Évaluation du butin.

Dans la peinture du sac des grandes villes, l’historien est condamné à d’uniformes récits des mêmes calamités ; les mêmes passions produisent les mêmes effets, et lorsque ces passions n’ont plus de frein, l’homme civilisé diffère, hélas ! bien peu de l’homme sauvage. Parmi les vagues exclamations de la bigoterie et de la haine, nous ne trouvons pas qu’on accuse les Turcs d’avoir versé de gaîté de cœur le sang des chrétiens ; mais, selon leurs maximes, qui furent celles de l’antiquité, la vie des vaincus leur appartenait, et le vainqueur eut pour récompense de ses exploits, les services, le prix de la vente ou la rançon de ses captifs de l’un ou l’autre sexe[1]. Le sultan avait accordé à ses soldats toutes les richesses de Constantinople, et une heure de pillage enrichit plus que le travail de plusieurs années.
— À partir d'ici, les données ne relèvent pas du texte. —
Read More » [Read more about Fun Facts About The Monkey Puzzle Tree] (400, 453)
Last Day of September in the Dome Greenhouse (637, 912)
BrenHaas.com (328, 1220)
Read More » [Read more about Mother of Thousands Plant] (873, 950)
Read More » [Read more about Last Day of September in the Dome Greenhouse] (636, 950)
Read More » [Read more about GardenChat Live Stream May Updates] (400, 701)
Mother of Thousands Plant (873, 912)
Mais le butin n’ayant pas été partagé d’une manière régulière, le mérite n’en fixa pas les portions ; et les valets du camp, qui n’avaient point essuyé la fatigue et les

  1. Busbecq s’étend avec plaisir et approbation sur les droits de la guerre et sur la servitude si commune parmi les anciens et parmi les Turcs. (De legat. Turcicâ, epist. 3, p. 161.)